HARLAN ELLISON'S HANDY GUIDE TO 2001: A SPACE ODYSSEY

Open to a portrait of the reviewer as a name-dropper:

 

So I'm sitting in Canter's at three in the morning, with Sal Mineo, and we're having matzoh ball soup and some conversation, when over walks Rob Reiner, and the first thing out of Rob's mouth is, "Did you see 2001, and wasn't it a groove?" I sit quietly, spooning in bits of kreplach and hoping he won't ask again.

 

Mineo chimes in, "FanTASTic flick!"

 

I chew my matzoh ball.

 

They then launch into a highly colorful conversation about the psychic energy of the film, how it obviously applies to the ethical structure of the universe as expressed in the philosophy of the Vedantist movement, and the incredibly brilliant tour de force of Nietzsche-esque subplotting Kubrick pulled off. My gorge becomes buoyant.
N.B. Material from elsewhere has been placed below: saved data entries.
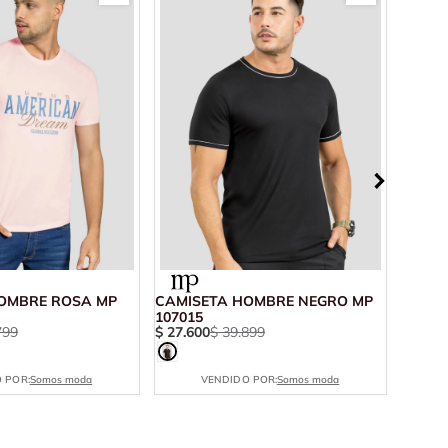
OMBRE ROSA MP
CAMISETA HOMBRE NEGRO MP
CAMI
107015
ESTAM
799
$
27
.
600
$
39
.
899
$
18
.
5
 POR:
Somos moda
VENDIDO POR:
Somos moda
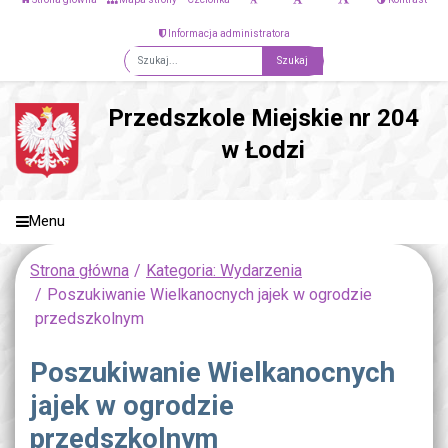
Informacja administratora
Fraza
Przedszkole Miejskie nr 204
w Łodzi
Menu
Strona główna
Kategoria: Wydarzenia
Poszukiwanie Wielkanocnych jajek w ogrodzie
przedszkolnym
Poszukiwanie Wielkanocnych
jajek w ogrodzie
przedszkolnym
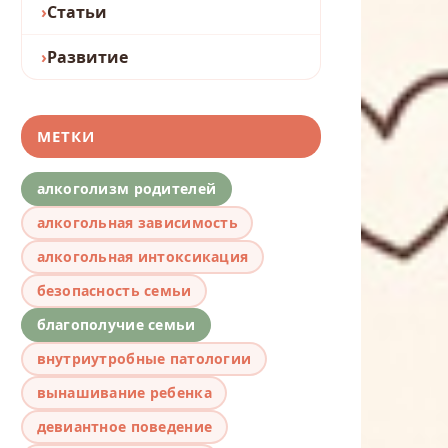
Статьи
Развитие
МЕТКИ
алкоголизм родителей
алкогольная зависимость
алкогольная интоксикация
безопасность семьи
благополучие семьи
внутриутробные патологии
вынашивание ребенка
девиантное поведение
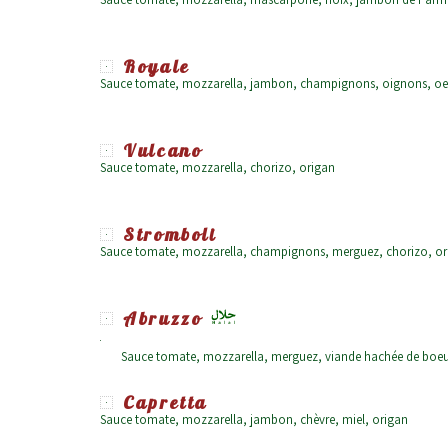
Royale
Sauce tomate, mozzarella, jambon, champignons, oignons, oeu
Vulcano
Sauce tomate, mozzarella, chorizo, origan
Stromboli
Sauce tomate, mozzarella, champignons, merguez, chorizo, or
Abruzzo
Sauce tomate, mozzarella, merguez, viande hachée de boeuf
Capretta
Sauce tomate, mozzarella, jambon, chèvre, miel, origan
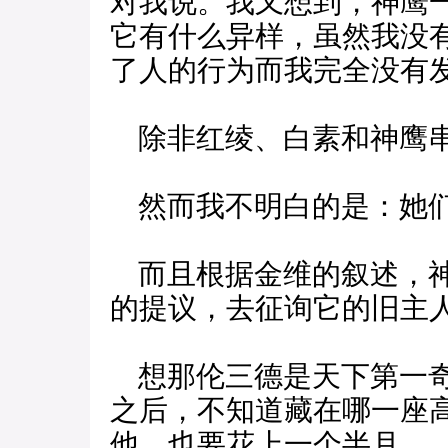
对我说。我又想到，神鹰
它有什么异样，虽然我没
了人的行为而我完全没有
除非红绫、白素和神鹰串
然而我不明白的是：她们
而且根据金维的叙述，神
的提议，去征询它的旧主
想那伦三德是天下第一奇
之后，不知道藏在哪一座
他，也要花上一个半月。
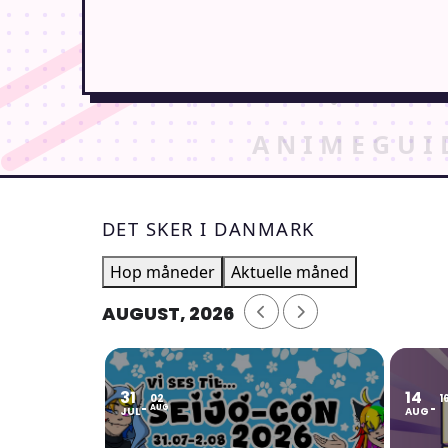
DET SKER I DANMARK
Hop måneder
Aktuelle måned
AUGUST, 2026
31
14
02
1
AUG
JUL
AUG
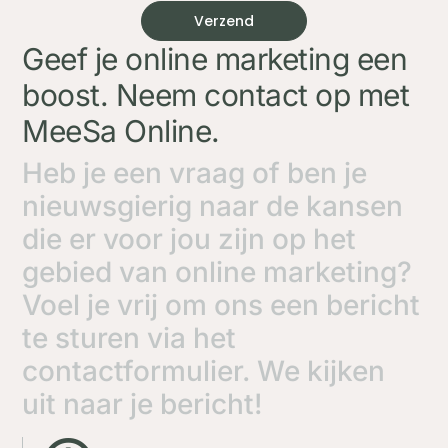
Verzend
Geef je online marketing een
boost. Neem contact op met
MeeSa Online.
Heb je een vraag of ben je
nieuwsgierig naar de kansen
die er voor jou zijn op het
gebied van online marketing?
Voel je vrij om ons een bericht
te sturen via het
contactformulier. We kijken
uit naar je bericht!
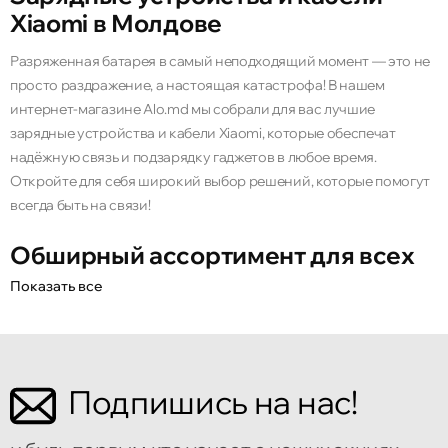
Xiaomi в Молдове
Разряженная батарея в самый неподходящий момент — это не
просто раздражение, а настоящая катастрофа! В нашем
интернет-магазине Alo.md мы собрали для вас лучшие
зарядные устройства и кабели Xiaomi, которые обеспечат
надёжную связь и подзарядку гаджетов в любое время.
Откройте для себя широкий выбор решений, которые помогут
всегда быть на связи!
Обширный ассортимент для всех
нужд
Показать все
Неважно, находитесь ли вы дома, в офисе или в дороге — у нас
есть всё необходимое, чтобы ваши устройства всегда были
заряжены и готовы к работе. Оригинальная зарядка Xiaomi
Подпишись на нас!
гарантирует безопасную и стабильную зарядку для всех
гаджетов. Оставьте все заботы позади и наслаждайтесь
беззаботной эксплуатацией!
I can no longer deal with the realities of good Yiddish cooking in the presence of such rampant hypocritical hyperbole.

 

"Listen, you two loons," I begin politely, "you haven't the faintest idea what you're talking about. 2001 is a visually exciting self-indulgent directorial exercise by a man who has spent anywhere from ten to twenty-five million dollars—depending on whom you're talking to—pulling ciphers out of a cocked hat because he lost his rabbits somewhere."

 

They stare at me.

 

It is maybe because in the telling, I have confounded my syntax to the point where even I don't know what I just said. "Well, uh, what did it, uh, mean . . . to . . . you . . . ?" Rob Reiner asks, a bit timorously.

 

So I explain the picture to them.

 

And then I realize it is the nineteenth time I've explained it to people in the week and a half since I saw the damned film, and once again I'm explaining it to people who came on like gangbusters with their total understanding and involvement with what Kubrick was "saying." I realize I am sick to tears of having to point out to phony and pretentious avant-garde types that all the significance they've dumped on this film simply ain't nohow, nowhichway, in no manner, present.

 

Now I will tell you. So you can tell your friends; and I can eat my matzoh ball soup in peace.

 

 

 

For openers, there is no plot. That simple. No story. I know this because I got it on the best authority—from one of the men listed in the credits as having devised the bloody story. He has said that after Kubrick had that staggeringly boring paean to the monkey wrench in the can (that first half that sent people stumbling from the theater half-asleep on the pre-premiere night I saw the film), he and some of the head honchos at Metro screened it, went ashen, and said to one another, "We ain't got a picture here." So they went out to the Kalahari Desert and shot the apes, and then they shot that Antonioni white-on-white bedroom, and they taped the second-thought sections on either side of the Man Against Space nonsense, and they called it the birth of the blues. So with that knowledge cemented into the forefront of your cerebrum, you can now see that any spiderweb superstructure of superimposed story you devised after you left the theater confused and didn't want to look like a schmuck to your friends, is just rationalization.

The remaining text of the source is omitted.